A IA está transformando nossa maneira de trabalhar. Com isso, a adaptabilidade passou a ser inegociável, e os avanços da sua empresa dependerão da velocidade e da agilidade da força de trabalho. 

Sozinha, a IA não é uma vantagem competitiva. Afinal, essa tecnologia já está difundida e é de fácil acesso para a concorrência também. Isso quer dizer que o diferencial está nas pessoas que compõem o quadro da sua empresa. Este ano, mais do que nunca, é fundamental que o desenvolvimento humano receba o mesmo investimento ― ou um valor até maior ― que dedicamos à tecnologia. 

Como líderes, mais do que estimular a produtividade nos colaboradores, precisamos garantir que cada pessoa esteja mais capacitada dia após dia. Esse será o pré-requisito para que as organizações sejam saudáveis e prósperas na era da IA.

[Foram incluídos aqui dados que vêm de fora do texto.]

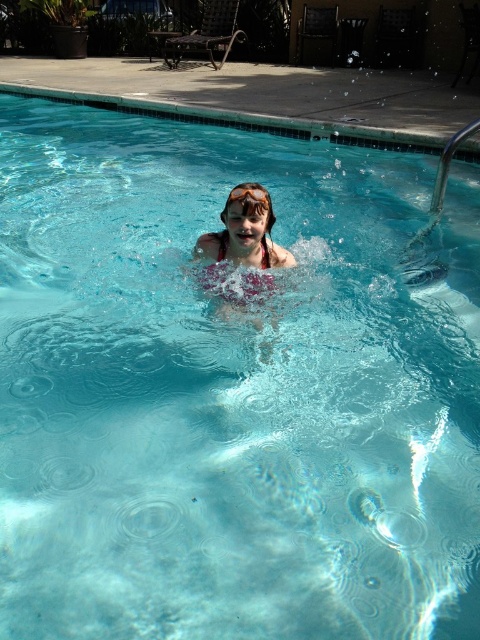 Does pink fabric swim cap at center appear on the right side of orange rubber goggles at center?

Incorrect, pink fabric swim cap at center is not on the right side of orange rubber goggles at center.

Is point (255, 262) farther from viewer compared to point (244, 195)?

Yes, it is behind point (244, 195).

Where is `pink fabric swim cap at center`? pink fabric swim cap at center is located at coordinates (244, 237).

O panorama da aprendizagem em 2026

As pessoas são o ponto de partida e a finalidade de tudo. Essa foi a realidade dos anos passado e retrasado. O que tem mudado são as ferramentas que estão à nossa disposição para capacitação profissional. Vejamos as evoluções desse cenário:

  1. As habilidades têm uma importância cada vez maior. O índice de inovação indica que as habilidades estão mudando com uma velocidade inédita. A meia-vida das habilidades está encolhendo a um ritmo alucinante, principalmente no caso das habilidades de IA. Estamos começando a ver organizações deslanchando conforme capacitam a força de trabalho e caminham rumo à adaptabilidade baseada em habilidades. A partir de uma ideia mais clara das habilidades disponíveis internamente, cada organização pode dar orientações sobre quais pontos merecem a atenção dos colaboradores para fins de aprimoramento de habilidades, ajustes nas formas de trabalhar e aceleração da evolução, sempre do jeito mais conveniente para os negócios.
  2. A IA viabiliza experiências de aprendizagem personalizada que jamais foram escaláveis. Os colaboradores agora podem praticar e aplicar novos conhecimentos em um ambiente de baixo risco. O coaching por IA dá autonomia para que cada colaborador possa aprender no momento mais adequado para sua realidade, oferecendo feedback personalizado imediato que ajudará a sedimentar os conhecimentos e a aprimorar habilidades com mais eficácia. Além disso, a IA vem melhorando sua capacidade de guardar e incorporar contextos individuais de aprendizagem, aperfeiçoando também o feedback apresentado.
  3. A IA acabou de desbravar uma imensa fronteira de dados de habilidades, aprendizagem e conteúdos. A IA nos permite avaliar um grande volume de experiências de aprendizagem. Agora é possível analisar coletivamente conteúdos educativos, artigos, cursos, podcasts, aulas e diplomas e, a partir disso, coletar dados para ver quais conteúdos e trilhas estão de fato gerando os resultados baseados em habilidades que a organização busca. Trata-se de um conjunto de dados a que jamais tivemos acesso,facilitando o desenvolvimento de habilidades com impacto real e em larga escala.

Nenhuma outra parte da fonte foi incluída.